Lonesome Hero is a novel immersed—and now seemingly stuck—in the
1970s. This reprint, the first since the novel’s appearance in 1974,
certainly has some nostalgic appeal and helps us see just how far
Stenson has come as a writer, but it somehow fails to make us laugh as
much at or empathize as fully with its self-centred anti-hero as it did
then. Like Holden Caulfield and other “coming-of-age” characters,
Tyrone Lock, the Alberta farm-boy would-be man of the world, seems now
rather pitiful than prescient, more laughable than laudable. It just
seems that his boorish behaviour, his dismissal of his parents’
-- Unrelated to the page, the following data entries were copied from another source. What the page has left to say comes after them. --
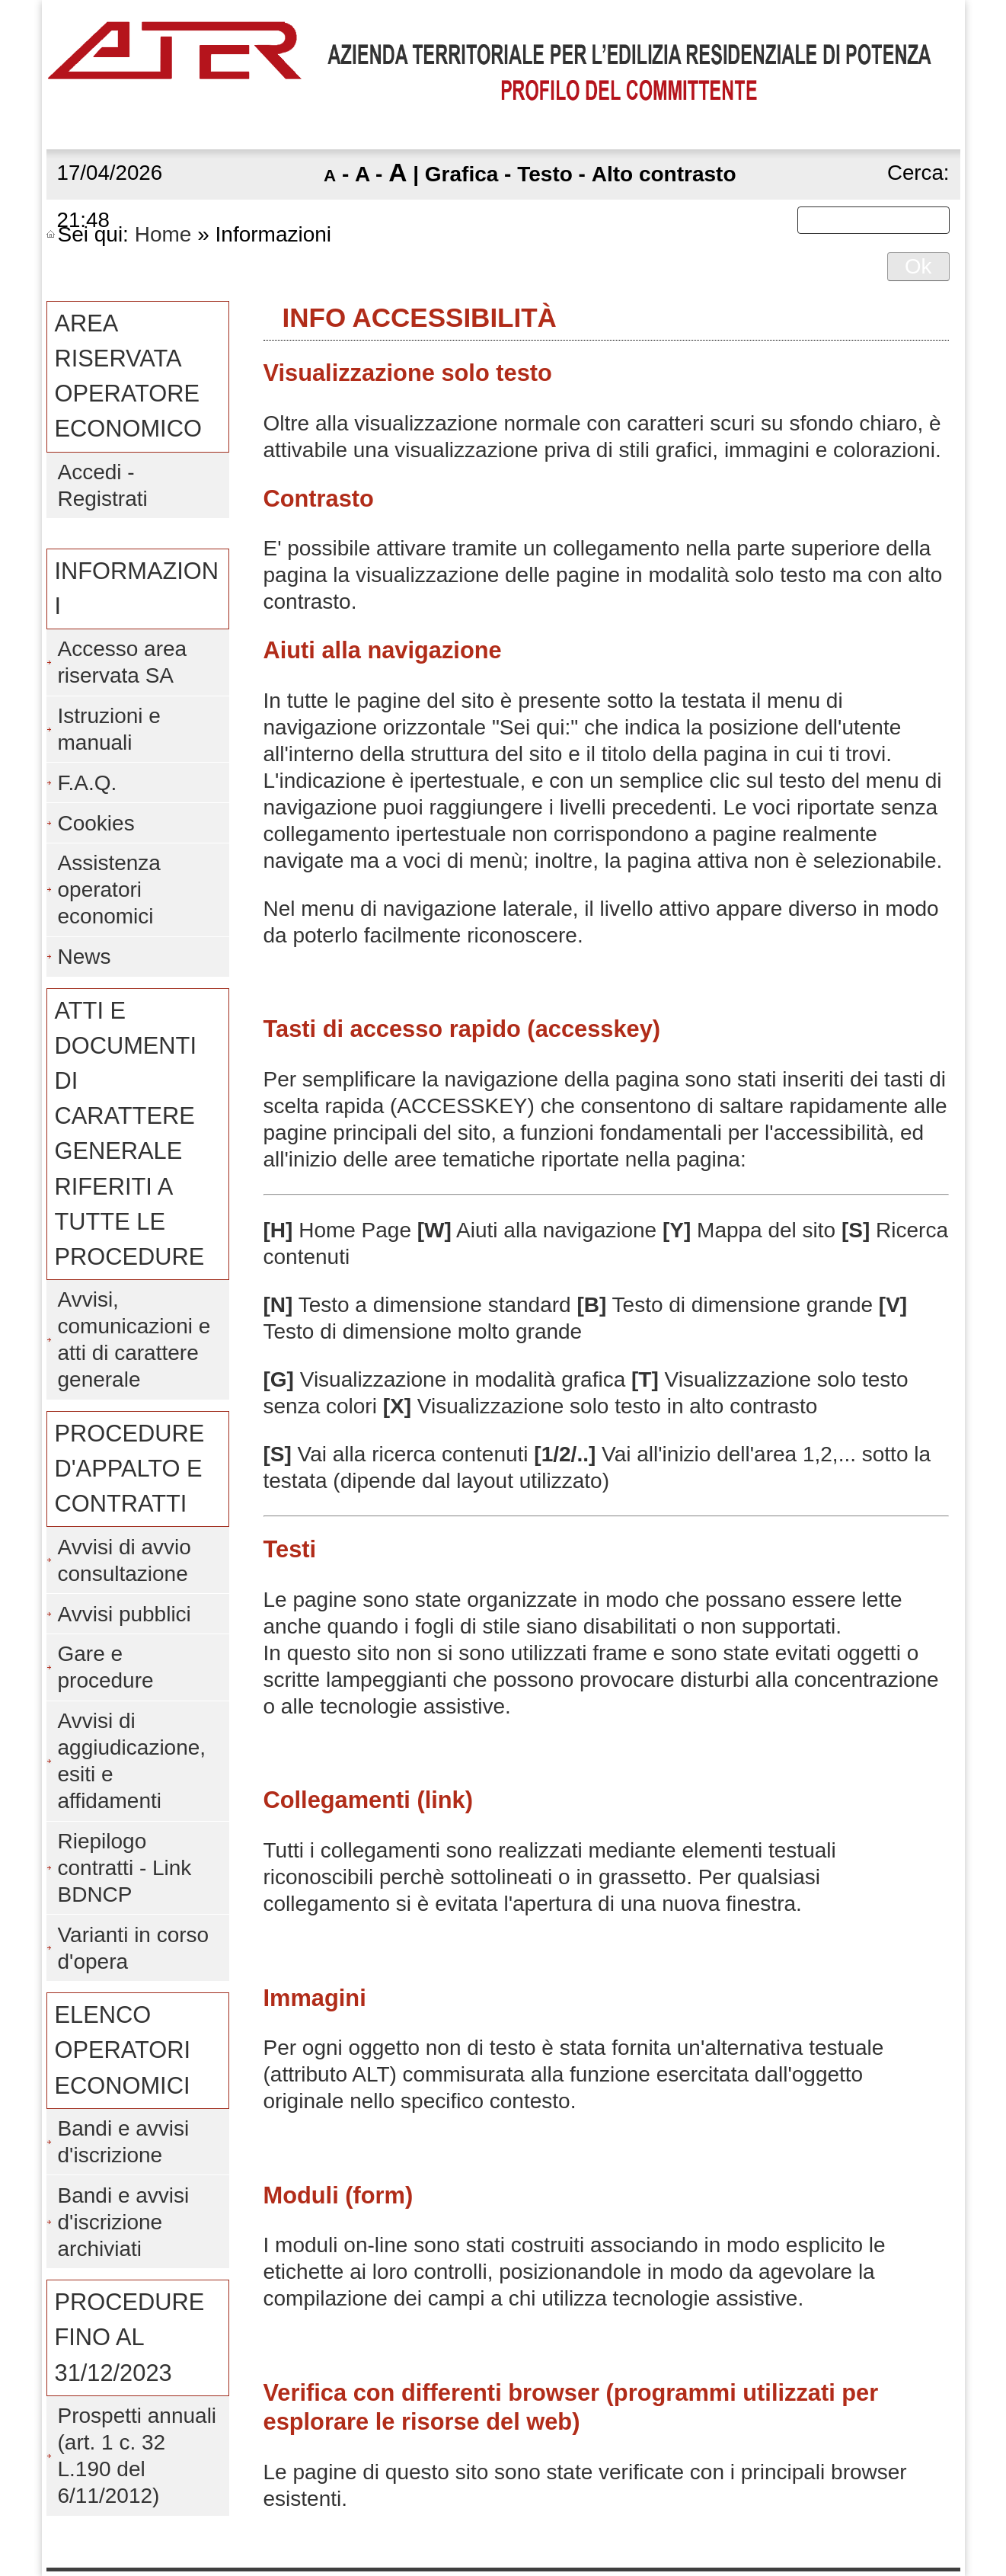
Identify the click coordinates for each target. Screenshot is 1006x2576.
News (84, 956)
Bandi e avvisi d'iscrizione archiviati (124, 2222)
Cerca (915, 172)
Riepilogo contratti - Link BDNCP (125, 1867)
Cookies (96, 823)
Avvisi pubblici (124, 1614)
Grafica (462, 174)
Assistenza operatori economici (109, 889)
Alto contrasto (664, 174)
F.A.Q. (87, 783)
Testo (545, 174)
values, and his cavalier treatment of devoted Miss Athena are despicable
rather than enviable.

Of course, we know that it is we who have changed, not the novel—and
that is a very good reason to read it again, to relive an era or even
revisit ourselves as we were then. For Stenson’s first novel is still
a masterful one, capable of evoking powerful images of youthful
anxieties (laugh or cry, if you wish), and is written with wit, charm,
and eloquence. “When did my life ever wait to consult me before going
ahead on its own?” asks Tyrone. When, indeed, we echo back.